EDMONTON – A backbencher has announced he is leaving Alberta Premier Alison Redford’s caucus because he can no longer work with her.
Len Webber told reporters in Calgary on Thursday that Redford is disrespectful and a bully.
“She’s just really not a nice lady,” Webber said. “I can be honest with you there.”
Webber said Redford’s leadership has made it impossible for him to sit in the legislature as a Progressive Conservative.
“I can no longer sit as a government member. I cannot return to work and sit on the same side as long as Alison Redford is sitting at the helm.”
He said he plans to sit as an Independent. He had already announced his intention to seek the Conservative nomination in the new federal riding of Calgary Confederation.
Webber said he has personally felt Redford’s sting.
“She has treated me with disrespect. I have told her head-on, before the leadership review (last November), that I would not be supporting her because of the way she treats people,” he said.
“I believe that you should treat people the way that you expect to be treated, and that is with respect, and I don’t see that.”
Webber later went on Calgary talk radio station CHQR and said he had been talking privately with his colleagues for over a year about the premier’s poor leadership, knowing her office would eventually get wind of it.
“It led to a confrontation where basically I told her the truth of how I felt about her and she basically threw me out of her office,” he said.
Redford attended a regularily scheduled caucus meeting in Edmonton. She left early and told reporters she had “no reaction” to Webber’s comments.
Redford has been facing a backlash from a $45,000 trip to South Africa for Nelson Mandela’s funeral.
On Wednesday, after weeks of trying to weather the controversy, she said she had repaid the money.
The issue began last December, when Redford was invited to join Prime Minister Stephen Harper and other Canadian leaders on a federal flight to South Africa for Mandela’s funeral.
Redford had, before entering politics, worked with Mandela to implement democratic reforms in South Africa.
The $45,000 bill included $15,000 for taking the government plane to Ottawa to catch the Harper flight, plus first-class air tickets to and from South Africa for her aide, Brad Stables, who was not allowed on Harper’s plane.
By contrast, Nova Scotia Premier Stephen McNeil, who did not take an aide along, filed expenses for less than $1,000 for his trip to the funeral.
Other commercial flights were available that day, but Redford’s staff said they feared the plane might get held up for de-icing in -3 C weather in Toronto. And rather than take Harper’s flight back, Redford booked a $10,000 first-class air ticket to come home earlier for the swearing-in of her revamped cabinet.

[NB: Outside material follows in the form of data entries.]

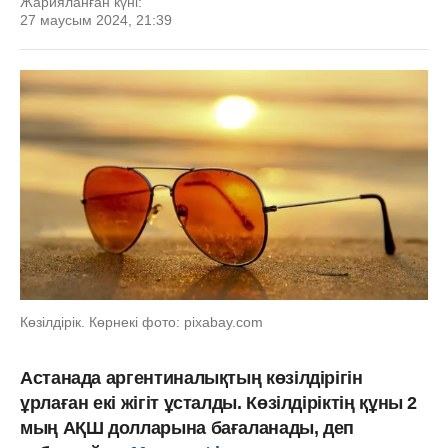
Жарияланған күні:
27 маусым 2024, 21:39
Көзілдірік. Көрнекі фото: pixabay.com
Астанада аргентиналықтың көзілдірігін
ұрлаған екі жігіт ұсталды. Көзілдіріктің құны 2
мың АҚШ долларына бағаланады, деп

When the true costs surfaced weeks ago, Redford blamed her staff for not following the rules. Then she accepted the blame, but refused to pay the money back. She said she was on government business.
The trip has become a symbol of what critics call Redford’s extravagant waste of taxpayers’ money and her own sense of entitlement, with letter writers and cartoonists lampooning her as “Princess Alison.”
On Wednesday, opposition leaders said Redford was paying back the money not out of sincerity, but out of political calculation.
In recent weeks, Redford’s government has been beset by regular revelations of other abuse of the government planes.
Last week, Redford admitted she used the planes to fly her daughter’s friends around and repaid the equivalent air fares of $3,100. There was a trip back on a government plane from a vacation in Palm Springs and a trip to Vancouver for a family funeral.
This week has brought fresh revelations that at times Redford has flown on her own government plane while another half-empty government plane of other Progressive Conservative members of the legislature took off around the same time to the same destination.
On Tuesday, the Wildrose revealed that Redford and two other ministers used the government plane to fly to Grande Prairie for a party fundraising dinner in 2012.
Health Minister Fred Horne, who was on the flight, said the party fundraiser coincided with a government announcement on a hospital expansion, but could provide no evidence any news conference took place.
The issue has hammered Redford’s Tories in the polls, including one for Postmedia that suggested Redford’s personal popularity has plummeted to 20 per cent, with the party badly trailing the Opposition Wildrose.
Critics say the issue has struck a chord with everyday Albertans because Redford has made the mantra of her government “living within our means.”
Redford was supposed to attend a meeting with the Saskatchewan and British Columbia premiers in Regina on Thursday, but the Saskatchewan government said the gathering had turned into a conference call.